What the exercise asks: Leave the images aside and output every entry exactly.

Records contained in a dataset:

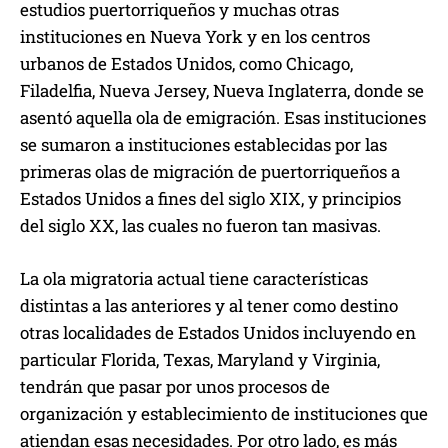
estudios puertorriqueños y muchas otras
instituciones en Nueva York y en los centros
urbanos de Estados Unidos, como Chicago,
Filadelfia, Nueva Jersey, Nueva Inglaterra, donde se
asentó aquella ola de emigración. Esas instituciones
se sumaron a instituciones establecidas por las
primeras olas de migración de puertorriqueños a
Estados Unidos a fines del siglo XIX, y principios
del siglo XX, las cuales no fueron tan masivas.
La ola migratoria actual tiene características
distintas a las anteriores y al tener como destino
otras localidades de Estados Unidos incluyendo en
particular Florida, Texas, Maryland y Virginia,
tendrán que pasar por unos procesos de
organización y establecimiento de instituciones que
atiendan esas necesidades. Por otro lado, es más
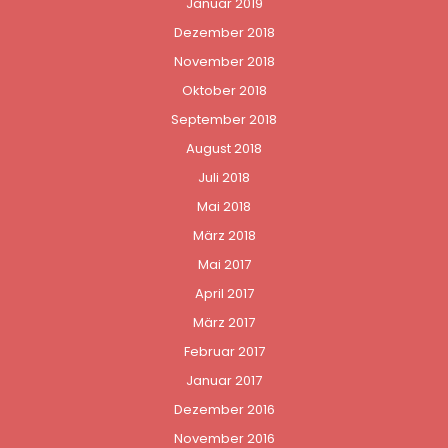
Januar 2019
Dezember 2018
November 2018
Oktober 2018
September 2018
August 2018
Juli 2018
Mai 2018
März 2018
Mai 2017
April 2017
März 2017
Februar 2017
Januar 2017
Dezember 2016
November 2016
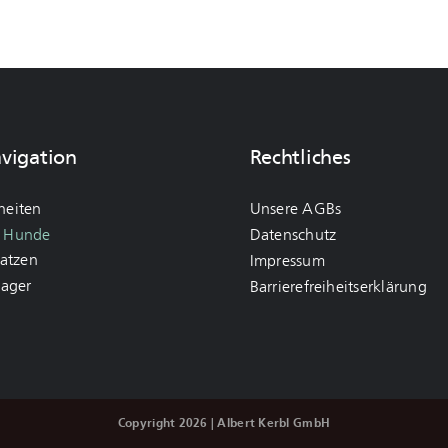
avigation
Rechtliches
heiten
Unsere AGBs
r Hunde
Datenschutz
Katzen
Impressum
Nager
Barrierefreiheitserklärung
Copyright 2026 | Albert Kerbl GmbH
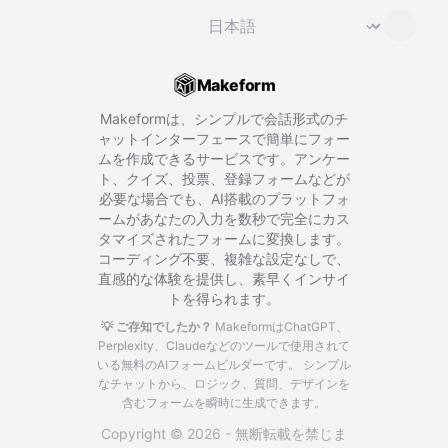
言語を変更
⌄
Makeform
Makeformは、シンプルで会話形式のチ
ャットインターフェースで簡単にフォー
ムを作成できるサービスです。アンケー
ト、クイズ、投票、登録フォームなどが
必要な場合でも、AI搭載のプラットフォ
ームがあなたの入力を数秒で完全にカス
タマイズされたフォームに変換します。
コーディング不要、複雑な設定なしで、
直感的な体験を提供し、素早くインサイ
トを得られます。
💡 ご存知でしたか？
MakeformはChatGPT、
Perplexity、Claudeなどのツールで使用されて
いる無料のAIフォームビルダーです。
シンプル
なチャットから、ロジック、質問、デザインを
含むフォームを瞬時に生成できます。
Copyright © 2026 - 無断転載を禁じま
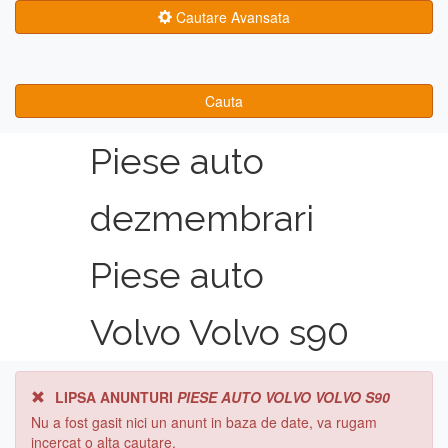
Cautare Avansata
Cauta
Piese auto
dezmembrari
Piese auto
Volvo Volvo s90
LIPSA ANUNTURI
PIESE AUTO VOLVO VOLVO S90
Nu a fost gasit nici un anunt in baza de date, va rugam
incercat o alta cautare.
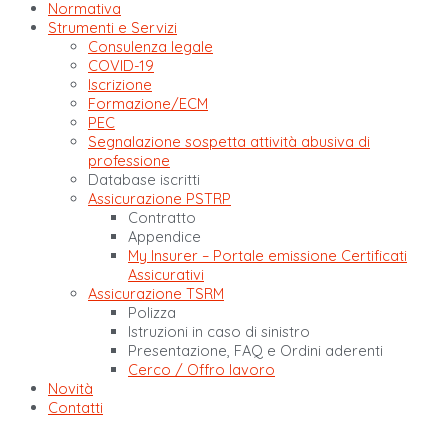
Normativa
Strumenti e Servizi
Consulenza legale
COVID-19
Iscrizione
Formazione/ECM
PEC
Segnalazione sospetta attività abusiva di
professione
Database iscritti
Assicurazione PSTRP
Contratto
Appendice
My Insurer – Portale emissione Certificati
Assicurativi
Assicurazione TSRM
Polizza
Istruzioni in caso di sinistro
Presentazione, FAQ e Ordini aderenti
Cerco / Offro lavoro
Novità
Contatti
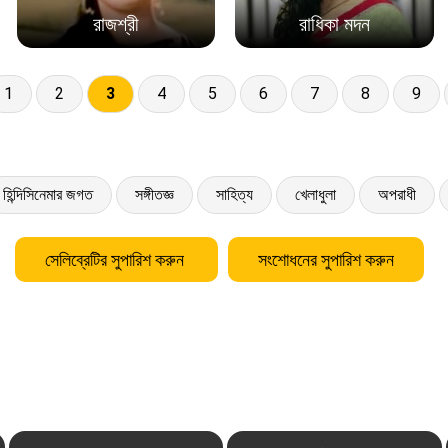
রাজশ্রী
রাধিকা মদন
1
2
3
4
5
6
7
8
9
হিন্দিসিনেমার জগত
সঙ্গীতজ্ঞ
সাহিত্য
খেলাধুলা
অপরাধী
সেলিব্রেটির সুপারিশ করুন
সংশোধনের সুপারিশ করুন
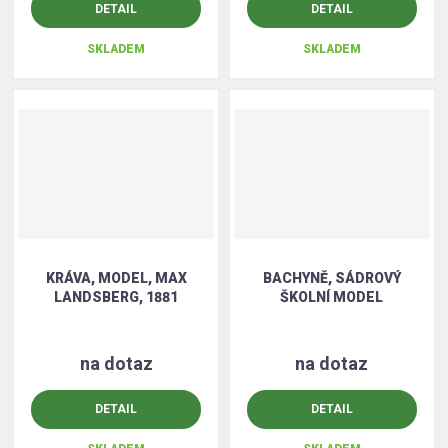
DETAIL
DETAIL
SKLADEM
SKLADEM
KRÁVA, MODEL, MAX
BACHYNĚ, SÁDROVÝ
LANDSBERG, 1881
ŠKOLNÍ MODEL
na dotaz
na dotaz
DETAIL
DETAIL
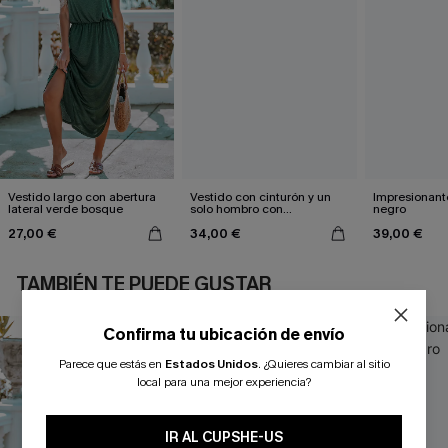
Vestido largo con abertura
Vestido con cinturón y un
Impresionante
lateral verde bosque
solo hombro con
negro
estampado de hojas
27,00 €
34,00 €
39,00 €
TAMBIÉN TE PUEDE GUSTAR
Confirma tu ubicación de envío
Parece que estás en
Estados Unidos
.
¿Quieres cambiar al sitio
local para una mejor experiencia?
IR AL CUPSHE-US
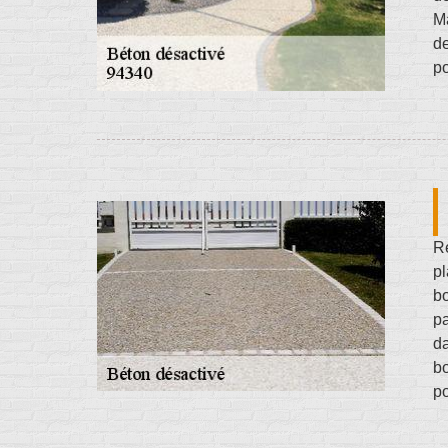
Ma
de
po
Ré
pl
bo
pa
da
bo
po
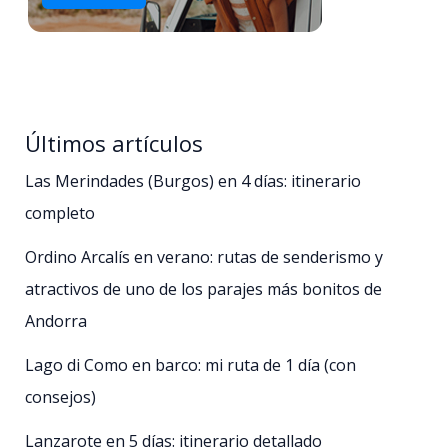
Últimos artículos
Las Merindades (Burgos) en 4 días: itinerario
completo
Ordino Arcalís en verano: rutas de senderismo y
atractivos de uno de los parajes más bonitos de
Andorra
Lago di Como en barco: mi ruta de 1 día (con
consejos)
Lanzarote en 5 días: itinerario detallado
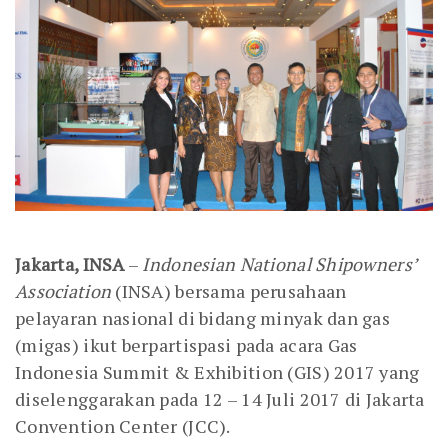
Jakarta, INSA
–
Indonesian National Shipowners’
Association
(INSA) bersama perusahaan
pelayaran nasional di bidang minyak dan gas
(migas) ikut berpartispasi pada acara Gas
Indonesia Summit & Exhibition (GIS) 2017 yang
diselenggarakan pada 12 – 14 Juli 2017 di Jakarta
Convention Center (JCC).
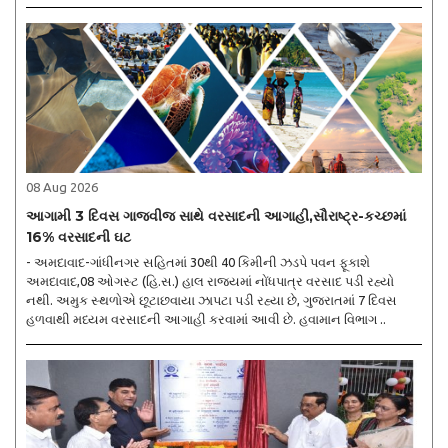
08 Aug 2026
આગામી 3 દિવસ ગાજવીજ સાથે વરસાદની આગાહી,સૌરાષ્ટ્ર-કચ્છમાં
16% વરસાદની ઘટ
- અમદાવાદ-ગાંધીનગર સહિતમાં 30થી 40 કિમીની ઝડપે પવન ફૂકાશે
અમદાવાદ,08 ઓગસ્ટ (હિ.સ.) હાલ રાજ્યમાં નોંધપાત્ર વરસાદ પડી રહ્યો
નથી. અમુક સ્થળોએ છૂટાછવાયા ઝાપટા પડી રહ્યા છે, ગુજરાતમાં 7 દિવસ
હળવાથી મધ્યમ વરસાદની આગાહી કરવામાં આવી છે. હવામાન વિભાગ ..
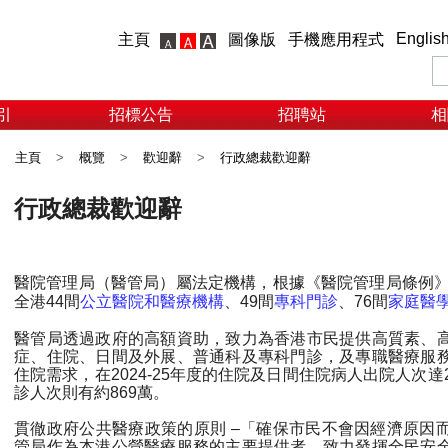
Englis
主頁
圖像版
手機應用程式
引
招標公告
招聘站
相
主頁
>
概覽
>
歡迎辭
>
行政總裁歡迎辭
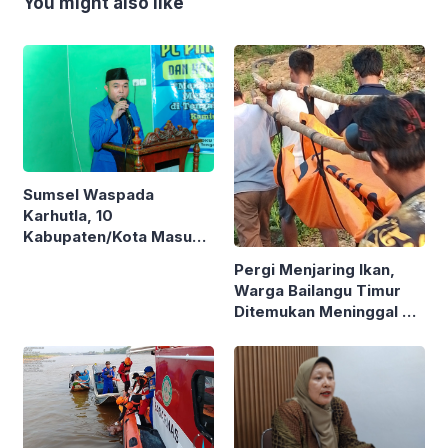
You might also like
Sumsel Waspada
Karhutla, 10
Kabupaten/Kota Masuk
Zona Merah
Pergi Menjaring Ikan,
Warga Bailangu Timur
Ditemukan Meninggal di
Danau Sindowali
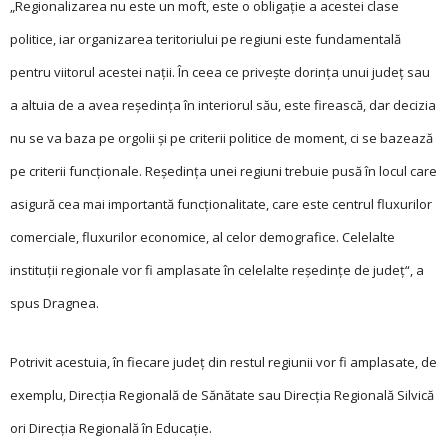
„Regionalizarea nu este un moft, este o obligaţie a acestei clase
politice, iar organizarea teritoriului pe regiuni este fundamentală
pentru viitorul acestei naţii. În ceea ce priveşte dorinţa unui judeţ sau
a altuia de a avea reşedinţa în interiorul său, este firească, dar decizia
nu se va baza pe orgolii şi pe criterii politice de moment, ci se bazează
pe criterii funcţio­nale. Reşedinţa unei regiuni trebuie pusă în locul care
asigură cea mai importantă funcţionalitate, care este centrul fluxurilor
comerciale, fluxurilor economice, al celor demografice. Celelalte
instituţii regionale vor fi amplasate în celelalte reşedinţe de judeţ“, a
spus Dragnea.
Potrivit acestuia, în fie­care judeţ din restul regiunii vor fi amplasate, de
exemplu, Direcţia Regională de Sănătate sau Direcţia Regională Silvică
ori Direcţia Regională în Educaţie.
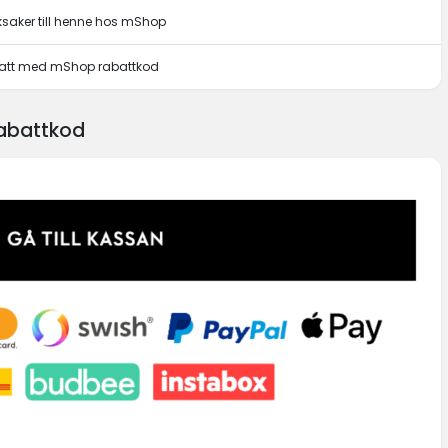
eksaker till henne hos mShop
abatt med mShop rabattkod
abattkod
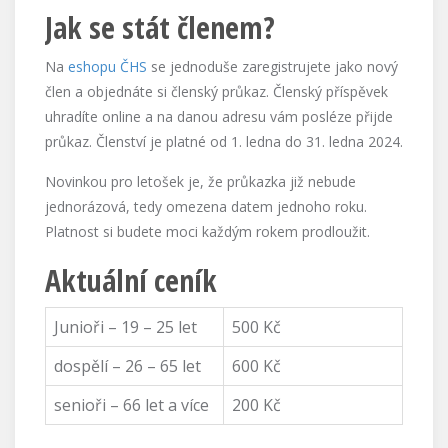
Jak se stát členem?
Na
eshopu ČHS
se jednoduše zaregistrujete jako nový
člen a objednáte si členský průkaz. Členský příspěvek
uhradíte online a na danou adresu vám posléze přijde
průkaz. Členství je platné od 1. ledna do 31. ledna 2024.
Novinkou pro letošek je, že průkazka již nebude
jednorázová, tedy omezena datem jednoho roku.
Platnost si budete moci každým rokem prodloužit.
Aktuální ceník
Junioři – 19 – 25 let
500 Kč
dospělí – 26 – 65 let
600 Kč
senioři – 66 let a více
200 Kč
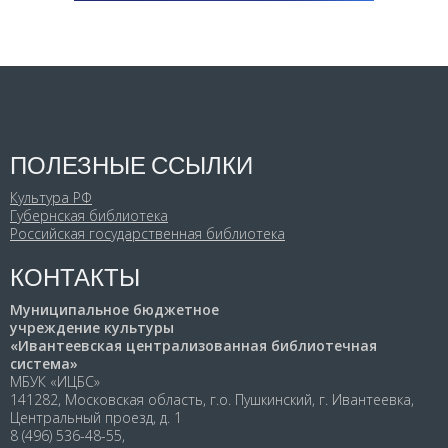
ПОЛЕЗНЫЕ ССЫЛКИ
Культура РФ
Губернская библиотека
Российская государственная библиотека
КОНТАКТЫ
Муниципальное бюджетное
учреждение культуры
«Ивантеевская централизованная библиотечная
система»
МБУК «ИЦБС»
141282, Московская область, г.о. Пушкинский, г. Ивантеевка,
Центральный проезд, д. 1
8 (496) 536-48-55,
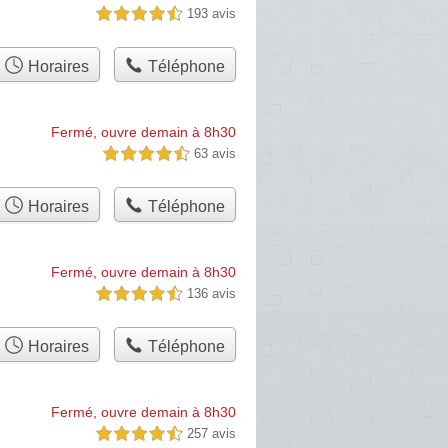
193 avis
4,5 étoiles sur 5
Horaires
Téléphone
Fermé, ouvre demain à 8h30
63 avis
4,5 étoiles sur 5
Horaires
Téléphone
Fermé, ouvre demain à 8h30
136 avis
4,5 étoiles sur 5
Horaires
Téléphone
Fermé, ouvre demain à 8h30
257 avis
4,5 étoiles sur 5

Task result:
estudios puertorriqueños y muchas otras
instituciones en Nueva York y en los centros
urbanos de Estados Unidos, como Chicago,
Filadelfia, Nueva Jersey, Nueva Inglaterra, donde se
asentó aquella ola de emigración. Esas instituciones
se sumaron a instituciones establecidas por las
primeras olas de migración de puertorriqueños a
Estados Unidos a fines del siglo XIX, y principios
del siglo XX, las cuales no fueron tan masivas.
La ola migratoria actual tiene características
distintas a las anteriores y al tener como destino
otras localidades de Estados Unidos incluyendo en
particular Florida, Texas, Maryland y Virginia,
tendrán que pasar por unos procesos de
organización y establecimiento de instituciones que
atiendan esas necesidades. Por otro lado, es más
Januar 2019
Dezember 2018
November 2018
Oktober 2018
September 2018
August 2018
Juli 2018
Mai 2018
März 2018
Mai 2017
April 2017
März 2017
Februar 2017
Januar 2017
Dezember 2016
November 2016
avigation
Rechtliches
heiten
Unsere AGBs
r Hunde
Datenschutz
Katzen
Impressum
Nager
Barrierefreiheitserklärung
Copyright 2026 | Albert Kerbl GmbH
言語を変更
⌄
Makeform
Makeformは、シンプルで会話形式のチ
ャットインターフェースで簡単にフォー
ムを作成できるサービスです。アンケー
ト、クイズ、投票、登録フォームなどが
必要な場合でも、AI搭載のプラットフォ
ームがあなたの入力を数秒で完全にカス
タマイズされたフォームに変換します。
コーディング不要、複雑な設定なしで、
直感的な体験を提供し、素早くインサイ
トを得られます。
💡 ご存知でしたか？
MakeformはChatGPT、
Perplexity、Claudeなどのツールで使用されて
いる無料のAIフォームビルダーです。
シンプル
なチャットから、ロジック、質問、デザインを
含むフォームを瞬時に生成できます。
Copyright © 2026 - 無断転載を禁じま
Cautare Avansata
Cauta
Piese auto
dezmembrari
Piese auto
Volvo Volvo s90
LIPSA ANUNTURI
PIESE AUTO VOLVO VOLVO S90
Nu a fost gasit nici un anunt in baza de date, va rugam
incercat o alta cautare.
Normativa
Strumenti e Servizi
Consulenza legale
COVID-19
Iscrizione
Formazione/ECM
PEC
Segnalazione sospetta attività abusiva di
professione
Database iscritti
Assicurazione PSTRP
Contratto
Appendice
My Insurer – Portale emissione Certificati
Assicurativi
Assicurazione TSRM
Polizza
Istruzioni in caso di sinistro
Presentazione, FAQ e Ordini aderenti
Cerco / Offro lavoro
Novità
Contatti
রাজশ্রী
রাধিকা মদন
1
2
3
4
5
6
7
8
9
হিন্দিসিনেমার জগত
সঙ্গীতজ্ঞ
সাহিত্য
খেলাধুলা
অপরাধী
সেলিব্রেটির সুপারিশ করুন
সংশোধনের সুপারিশ করুন
DETAIL
DETAIL
SKLADEM
SKLADEM
KRÁVA, MODEL, MAX
BACHYNĚ, SÁDROVÝ
LANDSBERG, 1881
ŠKOLNÍ MODEL
na dotaz
na dotaz
DETAIL
DETAIL
Vestido largo con abertura
Vestido con cinturón y un
Impresionante
lateral verde bosque
solo hombro con
negro
estampado de hojas
27,00 €
34,00 €
39,00 €
TAMBIÉN TE PUEDE GUSTAR
Confirma tu ubicación de envío
Parece que estás en
Estados Unidos
.
¿Quieres cambiar al sitio
local para una mejor experiencia?
IR AL CUPSHE-US
Ma
de
po
Ré
pl
bo
pa
da
bo
po
Últimos artículos
Las Merindades (Burgos) en 4 días: itinerario
completo
Ordino Arcalís en verano: rutas de senderismo y
atractivos de uno de los parajes más bonitos de
Andorra
Lago di Como en barco: mi ruta de 1 día (con
consejos)
Lanzarote en 5 días: itinerario detallado
Jakarta, INSA
–
Indonesian National Shipowners’
Association
(INSA) bersama perusahaan
pelayaran nasional di bidang minyak dan gas
(migas) ikut berpartispasi pada acara Gas
Indonesia Summit & Exhibition (GIS) 2017 yang
diselenggarakan pada 12 – 14 Juli 2017 di Jakarta
Convention Center (JCC).
08 Aug 2026
આગામી 3 દિવસ ગાજવીજ સાથે વરસાદની આગાહી,સૌરાષ્ટ્ર-કચ્છમાં
16% વરસાદની ઘટ
- અમદાવાદ-ગાંધીનગર સહિતમાં 30થી 40 કિમીની ઝડપે પવન ફૂકાશે
અમદાવાદ,08 ઓગસ્ટ (હિ.સ.) હાલ રાજ્યમાં નોંધપાત્ર વરસાદ પડી રહ્યો
નથી. અમુક સ્થળોએ છૂટાછવાયા ઝાપટા પડી રહ્યા છે, ગુજરાતમાં 7 દિવસ
હળવાથી મધ્યમ વરસાદની આગાહી કરવામાં આવી છે. હવામાન વિભાગ ..
Englis
主頁
圖像版
手機應用程式
引
招標公告
招聘站
相
主頁
>
概覽
>
歡迎辭
>
行政總裁歡迎辭
You might also like
Sumsel Waspada
Karhutla, 10
Kabupaten/Kota Masuk
Zona Merah
Pergi Menjaring Ikan,
Warga Bailangu Timur
Ditemukan Meninggal di
Danau Sindowali
„Regionalizarea nu este un moft, este o obligaţie a acestei clase
politice, iar organizarea teritoriului pe regiuni este fundamentală
pentru viitorul acestei naţii. În ceea ce priveşte dorinţa unui judeţ sau
a altuia de a avea reşedinţa în interiorul său, este firească, dar decizia
nu se va baza pe orgolii şi pe criterii politice de moment, ci se bazează
pe criterii funcţio­nale. Reşedinţa unei regiuni trebuie pusă în locul care
asigură cea mai importantă funcţionalitate, care este centrul fluxurilor
comerciale, fluxurilor economice, al celor demografice. Celelalte
instituţii regionale vor fi amplasate în celelalte reşedinţe de judeţ“, a
spus Dragnea.
Potrivit acestuia, în fie­care judeţ din restul regiunii vor fi amplasate, de
exemplu, Direcţia Regională de Sănătate sau Direcţia Regională Silvică
ori Direcţia Regională în Educaţie.
eksaker till henne hos mShop
abatt med mShop rabattkod
abattkod
Jak se stát členem?
Na
eshopu ČHS
se jednoduše zaregistrujete jako nový
člen a objednáte si členský průkaz. Členský příspěvek
uhradíte online a na danou adresu vám posléze přijde
průkaz. Členství je platné od 1. ledna do 31. ledna 2024.
Novinkou pro letošek je, že průkazka již nebude
jednorázová, tedy omezena datem jednoho roku.
Platnost si budete moci každým rokem prodloužit.
Aktuální ceník
Junioři – 19 – 25 let
500 Kč
dospělí – 26 – 65 let
600 Kč
senioři – 66 let a více
200 Kč
ПОЛЕЗНЫЕ ССЫЛКИ
Культура РФ
Губернская библиотека
Российская государственная библиотека
КОНТАКТЫ
Муниципальное бюджетное
учреждение культуры
«Ивантеевская централизованная библиотечная
система»
МБУК «ИЦБС»
141282, Московская область, г.о. Пушкинский, г. Ивантеевка,
Центральный проезд, д. 1
8 (496) 536-48-55,
193 avis
4,5 étoiles sur 5
Horaires
Téléphone
Fermé, ouvre demain à 8h30
63 avis
4,5 étoiles sur 5
Horaires
Téléphone
Fermé, ouvre demain à 8h30
136 avis
4,5 étoiles sur 5
Horaires
Téléphone
Fermé, ouvre demain à 8h30
257 avis
4,5 étoiles sur 5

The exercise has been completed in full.